The files include a folder with data files (.rds format) and a folder with R scripts. File paths will need to be adjusted once downloaded, and can be found in the scripts by searching for “###”.

DATA FOLDER

The data folder contains 9 files.:

  • GloBIplus_Int20EVs.RDS contains the global interaction records,
  • allNon_sameCont.RDS contains the global non-interaction records,
  • allperms_cut2_20EVs.RDS contains the interaction and non-interaction records for the seven focal predators from the Simpson Desert,
  • and 6x 'KeepVar' files that contain the variables used in the few-variable models (i.e., the most important variables as identified by the variable importance script).

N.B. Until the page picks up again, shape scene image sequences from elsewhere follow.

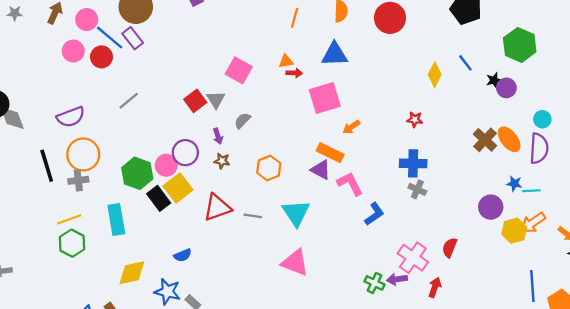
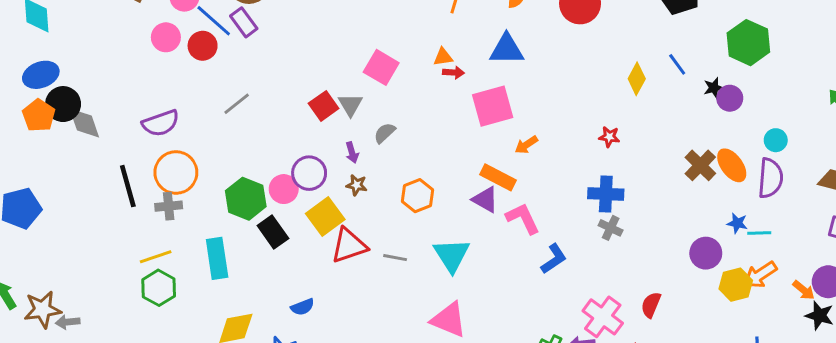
yellow square: (178, 188) -> (325, 216), moved

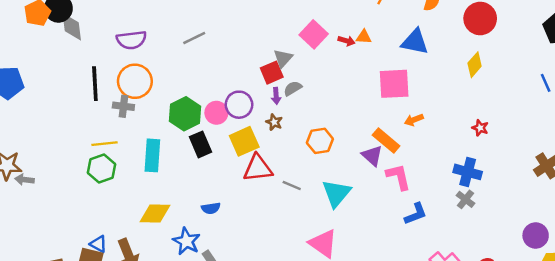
red arrow: (454, 72) -> (346, 41), moved
yellow diamond: (637, 79) -> (475, 65), moved
red square: (324, 106) -> (272, 73), moved
gray semicircle: (385, 133) -> (293, 88), moved

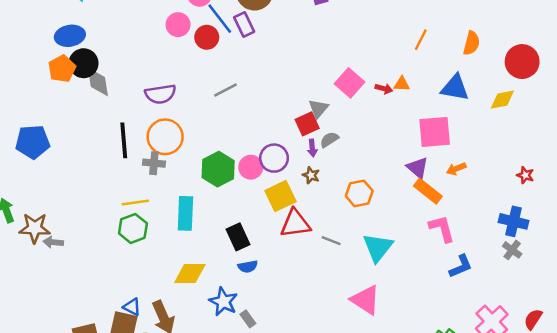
yellow diamond: (475, 65) -> (502, 100), moved, turned 40
black rectangle: (201, 144) -> (238, 237), moved
purple triangle: (372, 156) -> (418, 168), moved

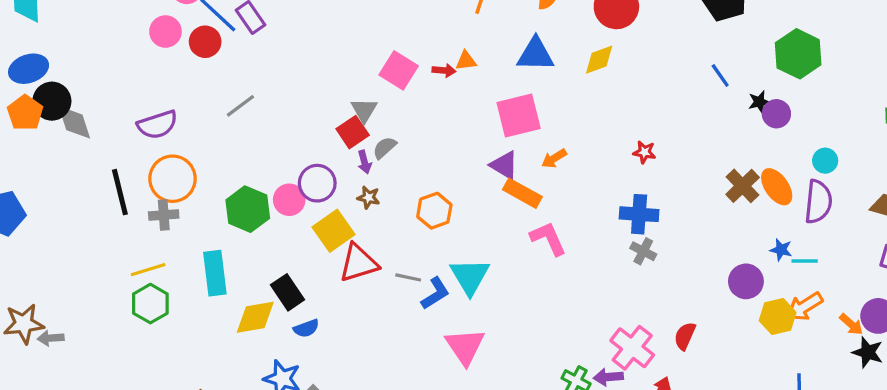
blue L-shape: (461, 266) -> (435, 293), moved
yellow diamond: (190, 274) -> (255, 317), moved
pink triangle: (365, 300) -> (465, 346), turned 32

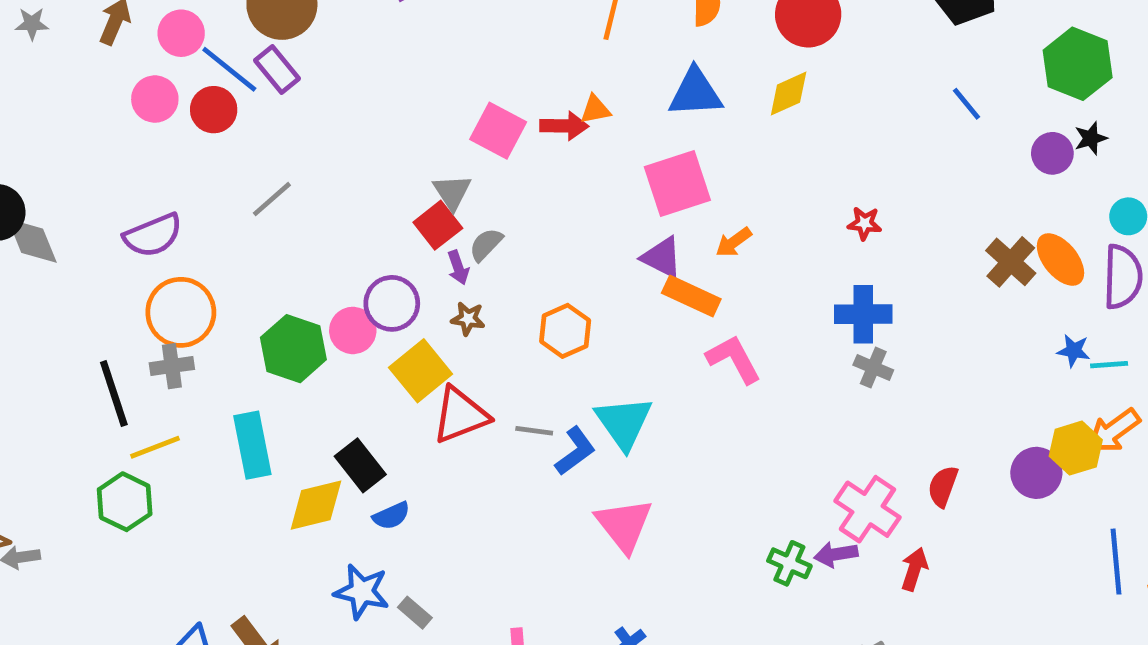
red arrow: (444, 70) -> (564, 126), size x1.4
black star: (759, 102) -> (1091, 138), moved
black line: (120, 192) -> (114, 394), moved
purple circle: (746, 281) -> (1036, 473), moved
green hexagon: (150, 304) -> (125, 502), moved

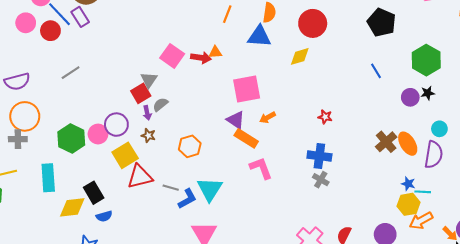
blue triangle: (695, 93) -> (259, 36), moved
yellow hexagon: (1076, 448) -> (408, 204), moved

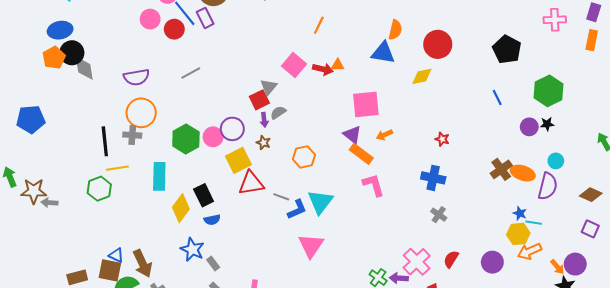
orange line: (227, 14) -> (319, 25), moved
orange ellipse: (408, 144) -> (523, 173), turned -45
gray cross: (321, 180) -> (439, 215), moved
yellow diamond: (72, 207) -> (181, 208), turned -52

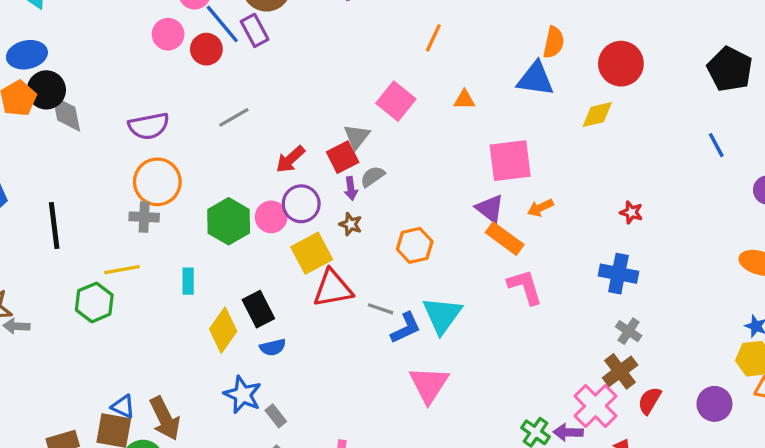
red arrow: (323, 69) -> (290, 159), moved, turned 126
black line: (105, 141) -> (54, 225), moved
brown cross: (501, 169) -> (620, 371), moved
cyan rectangle: (159, 176) -> (188, 281), size x0.6

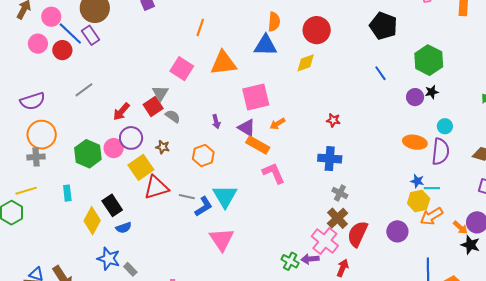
orange triangle: (464, 100) -> (223, 63), size x2.0
gray semicircle: (373, 176) -> (173, 116), turned 77
purple arrow: (351, 188) -> (216, 122), moved
red semicircle: (650, 401) -> (357, 234), size x1.5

Each of the interaction and non-interaction files include all ecomorphological traits and phylogenetic eigenvectors used in analyses.

FUNCTIONS FOLDER

The functions folder contains three files with functions required by the script files:

  • (all_functions_ranger.R),
  • (opt.functions.R),
  • (variable_importance_functions.R).

SCRIPT FOLDER

The script folder contains three more folders.

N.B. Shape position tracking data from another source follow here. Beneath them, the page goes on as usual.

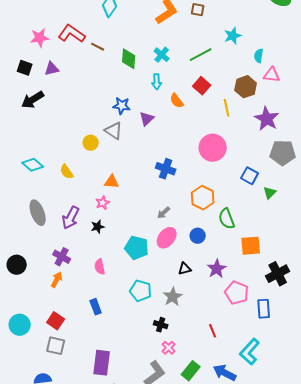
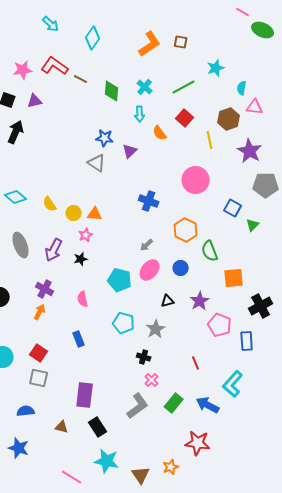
black arrow: (33, 100) -> (16, 132), turned 145
yellow circle: (91, 143) -> (74, 213), moved

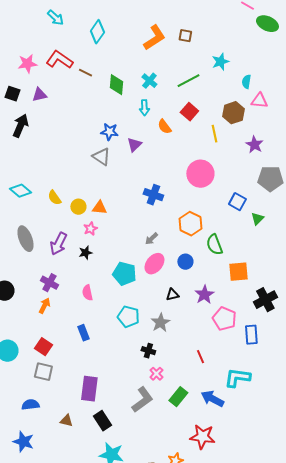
purple star: (250, 151) -> (254, 145), size x0.7
cyan L-shape: (233, 384) -> (237, 378), turned 56

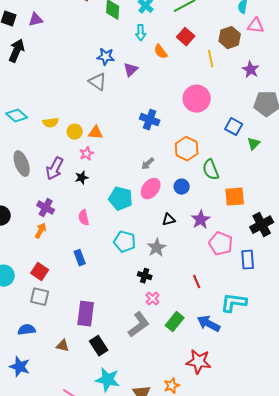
yellow semicircle: (54, 198) -> (51, 123), turned -63

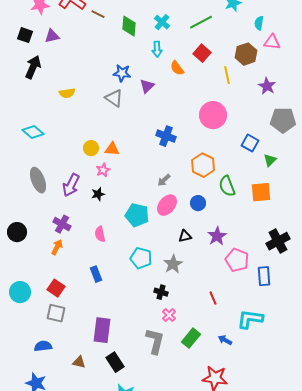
yellow semicircle: (51, 123) -> (67, 93), moved
orange square: (235, 197) -> (261, 192), moved
blue arrow: (209, 324) -> (225, 340), size x0.6
gray L-shape: (139, 325) -> (155, 341), turned -40

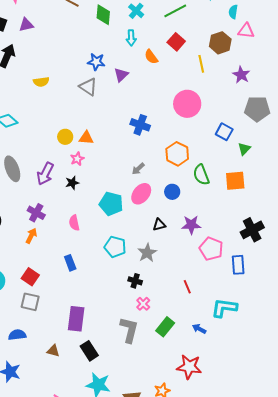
purple star: (217, 236) -> (191, 225), turned 30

  1. OPTIMISE ON GLOBAL_APPLY TO GLOBAL AND SIMPSON DESERT contains scripts that (i) identify optimal parameter values for 12 different random forest models (that differ in terms of the trait data used and the global training dataset) and (ii) applies the 12 optimised model (as determined in step i) to the global interaction/non-interaction data and the Simpson Desert data (for the seven focal predators).
  2. DATA QUALITY MANIPULATION AND MODEL PERFORMANCE contains two more folders of scripts that test the effect of modifying training data quality on model performance (when training on the enhanced global data and applied to the Simpson Desert data). i. RECORDREMOVAL&REPLACE_MODELPERFORMANCE contains scripts that test the effect of removing records or switching interaction records to non-interactions (false negatives) on model performance. These modification to training data quality were made to different subsets of the data including: the whole dataset, focal prey species only, focal predator species only, and non-focal species (non-Simpson Desert) only. ii. CORRELATION&CHANGE_PROBABILITY contains scripts testing the effects of modifying the focal-predator component of training data (removing records or switching interactions to noninteractions) on (a) relative suitability of different prey for each predator and (b) the mean probability assigned to potential prey for each predator.
  3. VARIABLE_IMPORTANCE contains 6 scripts for identifying the most important variables to retain in the few-variable models.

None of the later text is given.